Exercise: Count how many lines in the material below hold the word "gestão"; the reply is that number alone.

Given entries:
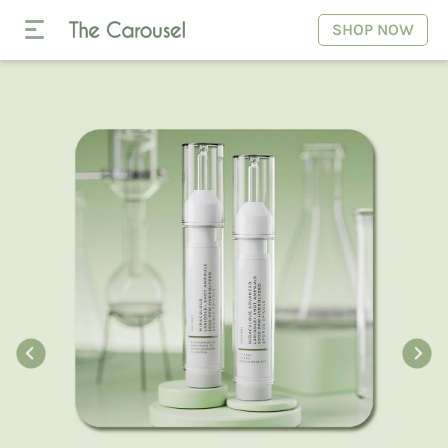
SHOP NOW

--

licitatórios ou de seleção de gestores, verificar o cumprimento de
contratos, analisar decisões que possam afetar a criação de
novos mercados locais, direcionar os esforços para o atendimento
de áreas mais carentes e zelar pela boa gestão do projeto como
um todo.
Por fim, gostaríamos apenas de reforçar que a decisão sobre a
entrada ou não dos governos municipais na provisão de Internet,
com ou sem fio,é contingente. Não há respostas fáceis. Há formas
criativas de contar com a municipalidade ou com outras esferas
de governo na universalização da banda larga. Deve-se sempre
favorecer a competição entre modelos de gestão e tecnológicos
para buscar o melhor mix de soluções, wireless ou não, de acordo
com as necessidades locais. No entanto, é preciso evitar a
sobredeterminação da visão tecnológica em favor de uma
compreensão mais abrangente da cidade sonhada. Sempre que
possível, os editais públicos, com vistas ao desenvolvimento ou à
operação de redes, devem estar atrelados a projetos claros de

==

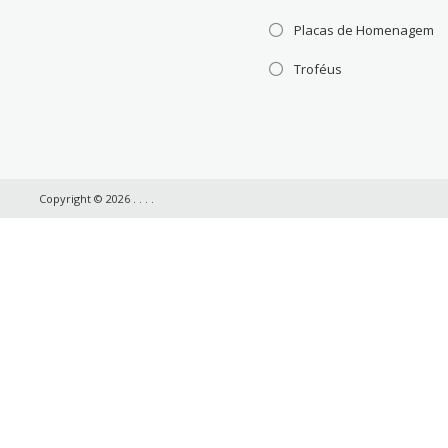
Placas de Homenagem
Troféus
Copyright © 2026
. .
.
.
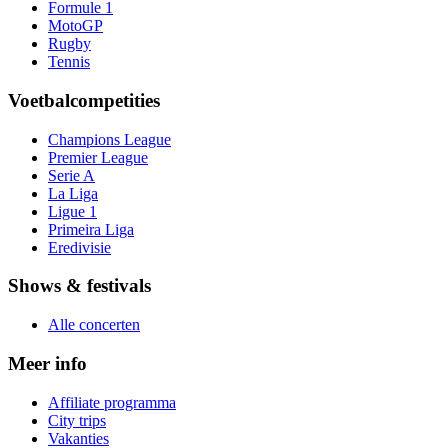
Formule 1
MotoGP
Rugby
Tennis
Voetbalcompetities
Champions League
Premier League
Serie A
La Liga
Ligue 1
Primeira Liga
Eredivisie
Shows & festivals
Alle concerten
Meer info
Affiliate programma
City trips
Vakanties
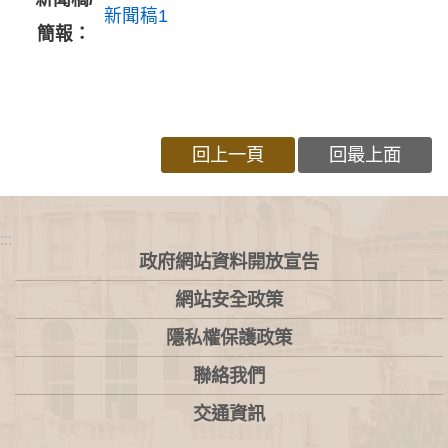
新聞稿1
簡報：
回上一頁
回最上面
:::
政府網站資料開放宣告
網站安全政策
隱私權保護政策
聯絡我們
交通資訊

Written solution: 2